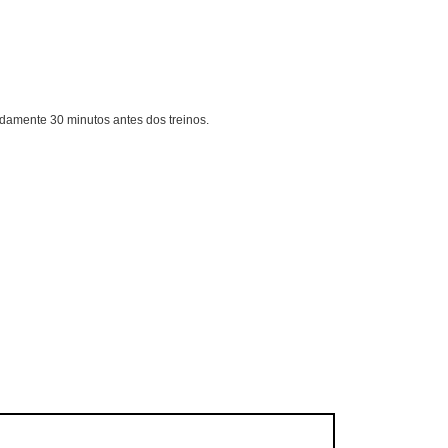
damente 30 minutos antes dos treinos.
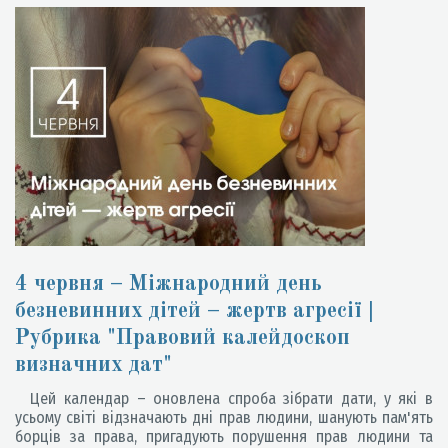
4 червня – Міжнародний день
безневинних дітей – жертв агресії |
Рубрика "Правовий калейдоскоп
визначних дат"
Цей календар – оновлена спроба зібрати дати, у які в
усьому світі відзначають дні прав людини, шанують пам'ять
борців за права, пригадують порушення прав людини та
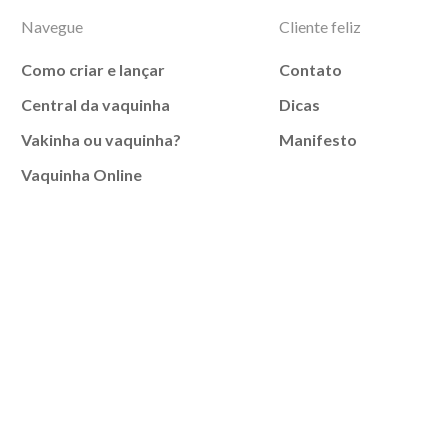
Navegue
Cliente feliz
Como criar e lançar
Contato
Central da vaquinha
Dicas
Vakinha ou vaquinha?
Manifesto
Vaquinha Online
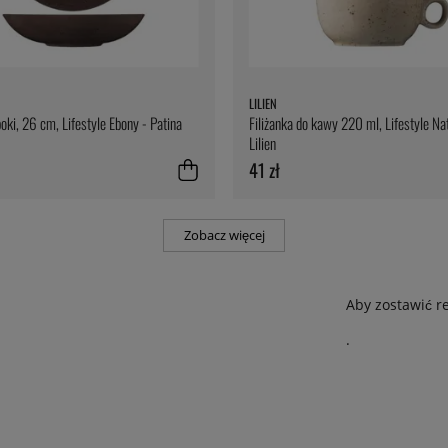
LILIEN
oki, 26 cm, Lifestyle Ebony - Patina
Filiżanka do kawy 220 ml, Lifestyle Nat
Lilien
41 zł
Zobacz więcej
Aby zostawić r
.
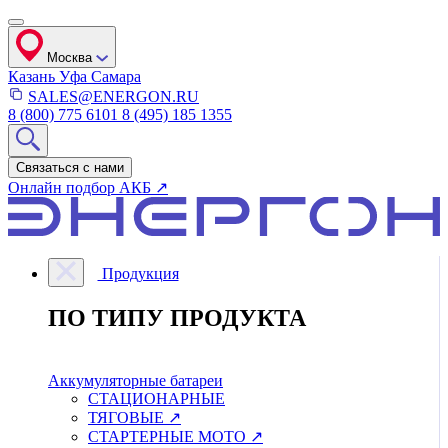
Москва
Казань
Уфа
Самара
SALES@ENERGON.RU
8 (800) 775 6101
8 (495) 185 1355
Связаться с нами
Онлайн подбор АКБ ↗
Продукция
ПО ТИПУ ПРОДУКТА
Аккумуляторные батареи
СТАЦИОНАРНЫЕ
ТЯГОВЫЕ ↗
СТАРТЕРНЫЕ МОТО ↗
* * * * * * *
WHAT IS NEEDED:
Your copy of the entries must be exact and must not include any of their pictures.

RESULT:
damente 30 minutos antes dos treinos.
4 червня – Міжнародний день
безневинних дітей – жертв агресії |
Рубрика "Правовий калейдоскоп
визначних дат"
Цей календар – оновлена спроба зібрати дати, у які в
усьому світі відзначають дні прав людини, шанують пам'ять
борців за права, пригадують порушення прав людини та
Navegue
Cliente feliz
Como criar e lançar
Contato
Central da vaquinha
Dicas
Vakinha ou vaquinha?
Manifesto
Vaquinha Online
LILIEN
oki, 26 cm, Lifestyle Ebony - Patina
Filiżanka do kawy 220 ml, Lifestyle Nat
Lilien
41 zł
Zobacz więcej
Aby zostawić r
.
Москва
Казань
Уфа
Самара
SALES@ENERGON.RU
8 (800) 775 6101
8 (495) 185 1355
Связаться с нами
Онлайн подбор АКБ ↗
Продукция
ПО ТИПУ ПРОДУКТА
Аккумуляторные батареи
СТАЦИОНАРНЫЕ
ТЯГОВЫЕ ↗
СТАРТЕРНЫЕ МОТО ↗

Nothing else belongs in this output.